• PROBLEM REQUIREMENTS:
Output the line with "The other downside of not moving from entrepr" and every line below it until the listing ends, exactly as written and with nothing added.

____________

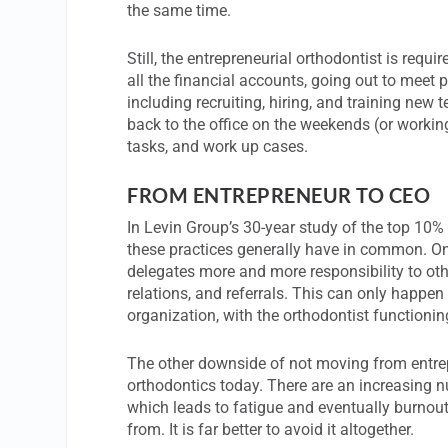
the same time.
Still, the entrepreneurial orthodontist is req
all the financial accounts, going out to meet
including recruiting, hiring, and training n
back to the office on the weekends (or worki
tasks, and work up cases.
FROM ENTREPRENEUR TO CEO
In Levin Group’s 30-year study of the top 10%
these practices generally have in common. One
delegates more and more responsibility to oth
relations, and referrals. This can only happen
organization, with the orthodontist functionin
The other downside of not moving from entrepr
orthodontics today. There are an increasing n
which leads to fatigue and eventually burnout.
from. It is far better to avoid it altogether.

____________

• YOUR SOLUTION:
The other downside of not moving from entrepr
orthodontics today. There are an increasing n
which leads to fatigue and eventually burnout.
from. It is far better to avoid it altogether.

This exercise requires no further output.